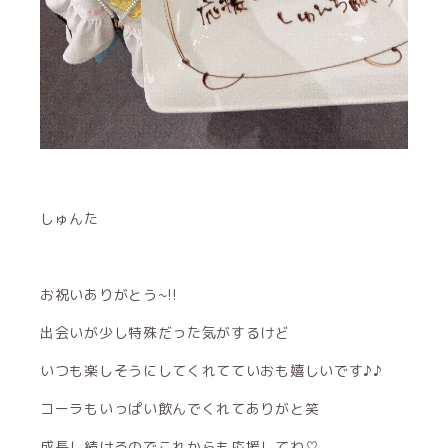
しゅんた
お祝いありがとう~!!
出会いが少し特殊だった気がするけど
いつも楽しそうにしてくれてていおも嬉しいです♪♪
コーラもいっぱい飲んでくれてありがと笑
成長し続けるのでこれからも応援してね♡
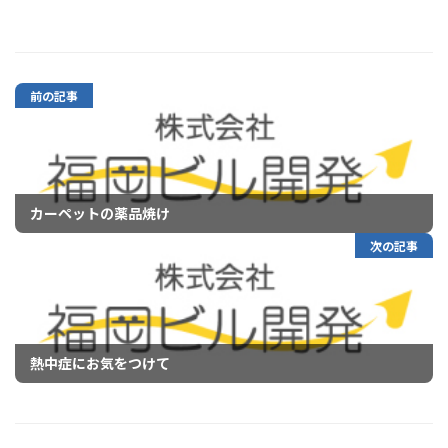
前の記事
カーペットの薬品焼け
次の記事
熱中症にお気をつけて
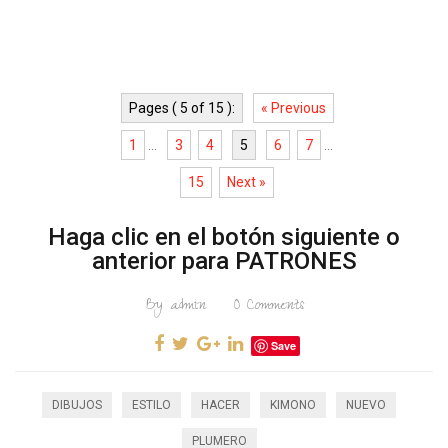
Pages ( 5 of 15 ):
« Previous
1
...
3
4
5
6
7
...
15
Next »
Haga clic en el botón siguiente o
anterior para PATRONES
By
admin
0
Comments
Save
DIBUJOS
ESTILO
HACER
KIMONO
NUEVO
PLUMERO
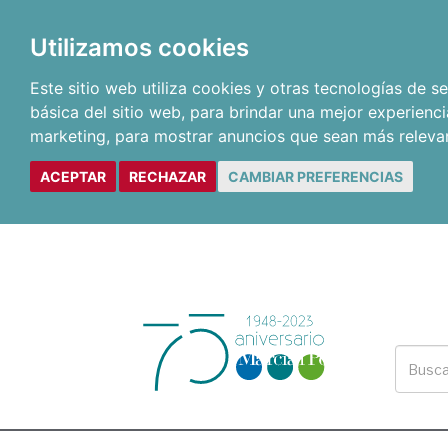
Utilizamos cookies
Este sitio web utiliza cookies y otras tecnologías de 
básica del sitio web
,
para brindar una mejor experienci
marketing
,
para mostrar anuncios que sean más releva
ACEPTAR
RECHAZAR
CAMBIAR PREFERENCIAS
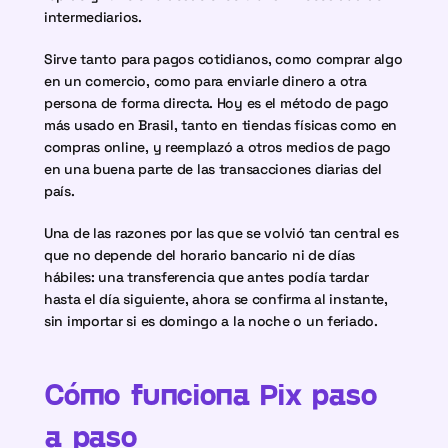
intermediarios.
Sirve tanto para pagos cotidianos, como comprar algo 
en un comercio, como para enviarle dinero a otra 
persona de forma directa. Hoy es el método de pago 
más usado en Brasil, tanto en tiendas físicas como en 
compras online, y reemplazó a otros medios de pago 
en una buena parte de las transacciones diarias del 
país.
Una de las razones por las que se volvió tan central es 
que no depende del horario bancario ni de días 
hábiles: una transferencia que antes podía tardar 
hasta el día siguiente, ahora se confirma al instante, 
sin importar si es domingo a la noche o un feriado.
Cómo funciona Pix paso 
a paso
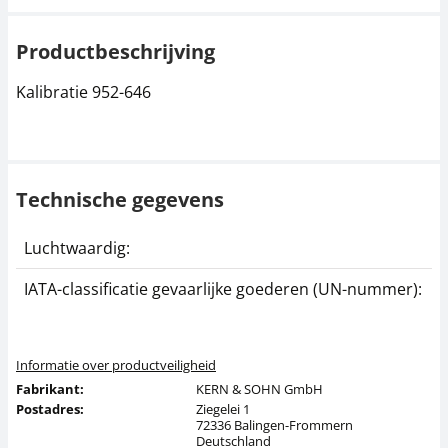
Productbeschrijving
Kalibratie 952-646
Technische gegevens
Luchtwaardig:
j
IATA-classificatie gevaarlijke goederen (UN-nummer):
G
Informatie over productveiligheid
Fabrikant:
KERN & SOHN GmbH
Postadres:
Ziegelei 1
72336 Balingen-Frommern
Deutschland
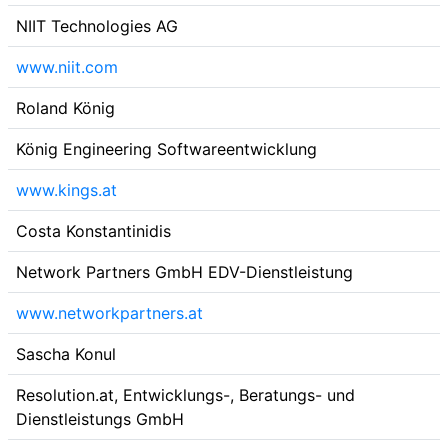
NIIT Technologies AG
www.niit.com
Roland König
König Engineering Softwareentwicklung
www.kings.at
Costa Konstantinidis
Network Partners GmbH EDV-Dienstleistung
www.networkpartners.at
Sascha Konul
Resolution.at, Entwicklungs-, Beratungs- und
Dienstleistungs GmbH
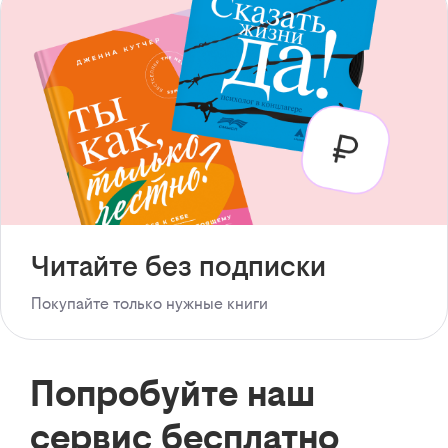
Читайте без подписки
Покупайте только нужные книги
Попробуйте наш
сервис бесплатно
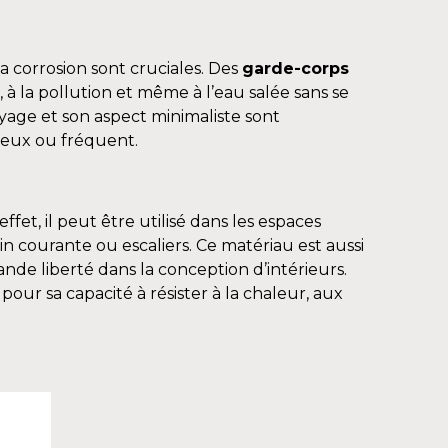
la corrosion sont cruciales. Des
garde-corps
 à la pollution et même à l’eau salée sans se
oyage et son aspect minimaliste sont
teux ou fréquent.
fet, il peut être utilisé dans les espaces
in courante ou escaliers. Ce matériau est aussi
nde liberté dans la conception d’intérieurs.
 pour sa capacité à résister à la chaleur, aux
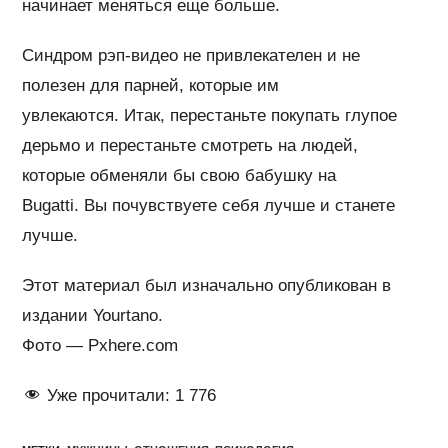
начинает меняться еще больше.
Синдром рэп-видео не привлекателен и не
полезен для парней, которые им
увлекаются. Итак, перестаньте покупать глупое
дерьмо и перестаньте смотреть на людей,
которые обменяли бы свою бабушку на
Bugatti. Вы почувствуете себя лучше и станете
лучше.
Этот материал был изначально опубликован в
издании Yourtano.
Фото — Pxhere.com
Уже прочитали:
1 776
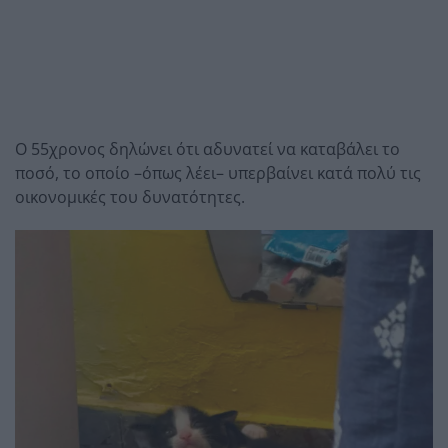
Ο 55χρονος δηλώνει ότι αδυνατεί να καταβάλει το
ποσό, το οποίο –όπως λέει– υπερβαίνει κατά πολύ τις
οικονομικές του δυνατότητες.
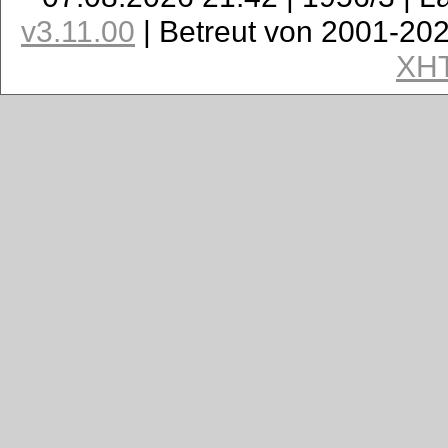
v3.11.00
| Betreut von 2001-20
XH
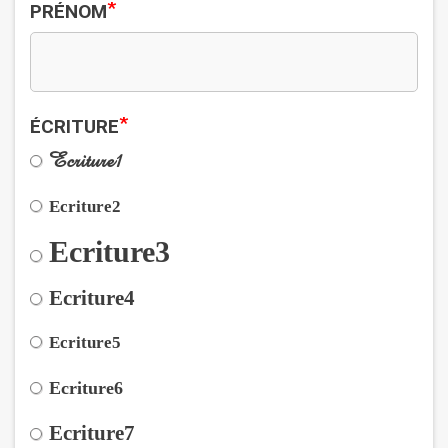
*
PRÉNOM
*
ÉCRITURE
Ecriture1
Ecriture2
Ecriture3
Ecriture4
Ecriture5
Ecriture6
Ecriture7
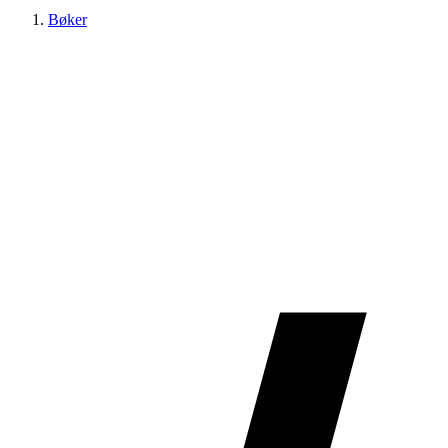
Bøker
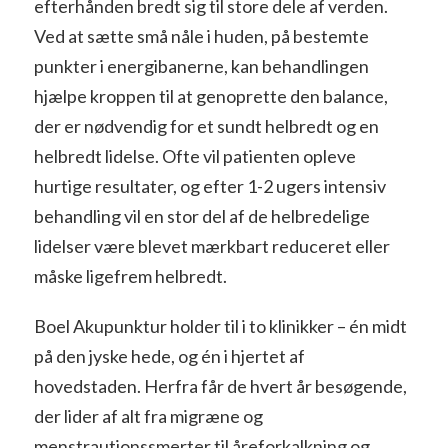
efterhånden bredt sig til store dele af verden.
Ved at sætte små nåle i huden, på bestemte
punkter i energibanerne, kan behandlingen
hjælpe kroppen til at genoprette den balance,
der er nødvendig for et sundt helbredt og en
helbredt lidelse. Ofte vil patienten opleve
hurtige resultater, og efter 1-2 ugers intensiv
behandling vil en stor del af de helbredelige
lidelser være blevet mærkbart reduceret eller
måske ligefrem helbredt.
Boel Akupunktur holder til i to klinikker – én midt
på den jyske hede, og én i hjertet af
hovedstaden. Herfra får de hvert år besøgende,
der lider af alt fra migræne og
menstrautionssmerter til åreforkalkning og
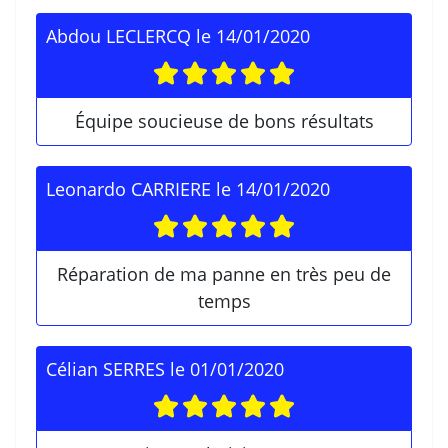
Abdou LECLERCQ
le
14/01/2020
Équipe soucieuse de bons résultats
Leonardo CARRIERE
le
14/01/2020
Réparation de ma panne en très peu de
temps
Célian SERRES
le
01/01/2020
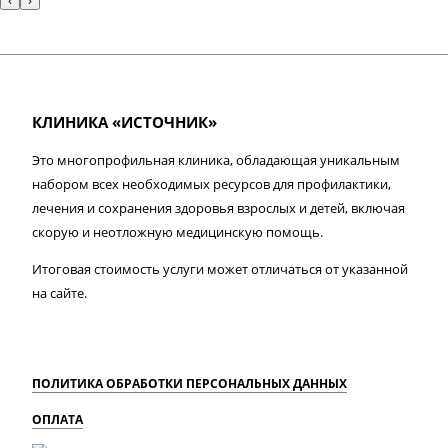
‹
›
КЛИНИКА «ИСТОЧНИК»
Это многопрофильная клиника, обладающая уникальным
набором всех необходимых ресурсов для профилактики,
лечения и сохранения здоровья взрослых и детей, включая
скорую и неотложную медицинскую помощь.
Итоговая стоимость услуги может отличаться от указанной
на сайте.
ПОЛИТИКА ОБРАБОТКИ ПЕРСОНАЛЬНЫХ ДАННЫХ
ОПЛАТА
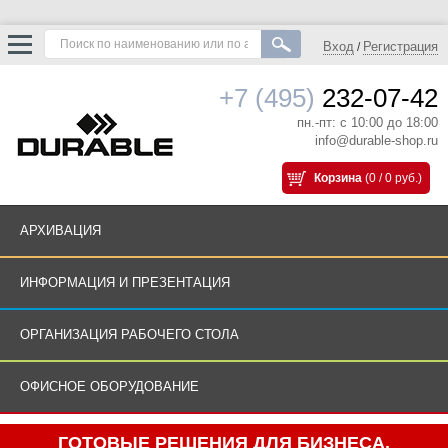
Вход
Регистрация
/
+7 (495)
232-07-42
пн.-пт: с 10:00 до 18:00
info@durable-shop.ru
Корзина
(0 / 0 руб.)
АРХИВАЦИЯ
ИНФОРМАЦИЯ И ПРЕЗЕНТАЦИЯ
ОРГАНИЗАЦИЯ РАБОЧЕГО СТОЛА
ОФИСНОЕ ОБОРУДОВАНИЕ
ГОТОВЫЕ РЕШЕНИЯ ДЛЯ БИЗНЕСА.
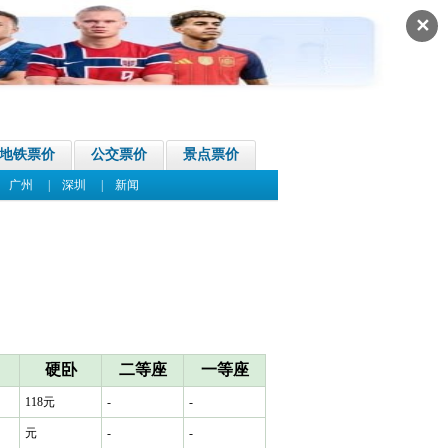
✕
地铁票价
公交票价
景点票价
|
广州
|
深圳
|
新闻
硬卧
二等座
一等座
118元
-
-
元
-
-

·····

#### ASSIGNMENT
From the line containing "hurtige resultater, og" to the last line of the entries, copy every line exactly, including both ends, and leave out the pictures.

#### OUTPUT FOR THIS EXERCISE
hurtige resultater, og efter 1-2 ugers intensiv
behandling vil en stor del af de helbredelige
lidelser være blevet mærkbart reduceret eller
måske ligefrem helbredt.
Boel Akupunktur holder til i to klinikker – én midt
på den jyske hede, og én i hjertet af
hovedstaden. Herfra får de hvert år besøgende,
der lider af alt fra migræne og
menstrautionssmerter til åreforkalkning og
Abdou LECLERCQ
le
14/01/2020
Équipe soucieuse de bons résultats
Leonardo CARRIERE
le
14/01/2020
Réparation de ma panne en très peu de
temps
Célian SERRES
le
01/01/2020
‹
›
КЛИНИКА «ИСТОЧНИК»
Это многопрофильная клиника, обладающая уникальным
набором всех необходимых ресурсов для профилактики,
лечения и сохранения здоровья взрослых и детей, включая
скорую и неотложную медицинскую помощь.
Итоговая стоимость услуги может отличаться от указанной
на сайте.
ПОЛИТИКА ОБРАБОТКИ ПЕРСОНАЛЬНЫХ ДАННЫХ
ОПЛАТА
Вход
Регистрация
/
+7 (495)
232-07-42
пн.-пт: с 10:00 до 18:00
info@durable-shop.ru
Корзина
(0 / 0 руб.)
АРХИВАЦИЯ
ИНФОРМАЦИЯ И ПРЕЗЕНТАЦИЯ
ОРГАНИЗАЦИЯ РАБОЧЕГО СТОЛА
ОФИСНОЕ ОБОРУДОВАНИЕ
ГОТОВЫЕ РЕШЕНИЯ ДЛЯ БИЗНЕСА.
✕
地铁票价
公交票价
景点票价
|
广州
|
深圳
|
新闻
硬卧
二等座
一等座
118元
-
-
元
-
-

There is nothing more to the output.